* _Exercise instructions_
Where does the string "Claude" occur in the records below? Copy every line that holds it.

* _Dataset items_
• • •

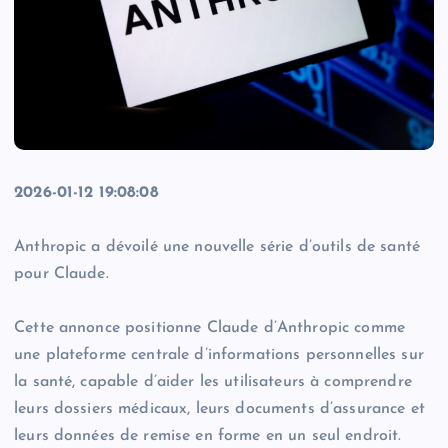
2026-01-12 19:08:08
Anthropic a dévoilé une nouvelle série d’outils de santé
pour Claude.
Cette annonce positionne Claude d’Anthropic comme
une plateforme centrale d’informations personnelles sur
la santé, capable d’aider les utilisateurs à comprendre
leurs dossiers médicaux, leurs documents d’assurance et
leurs données de remise en forme en un seul endroit.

• • •

* _Answer to the problem_
pour Claude.
Cette annonce positionne Claude d’Anthropic comme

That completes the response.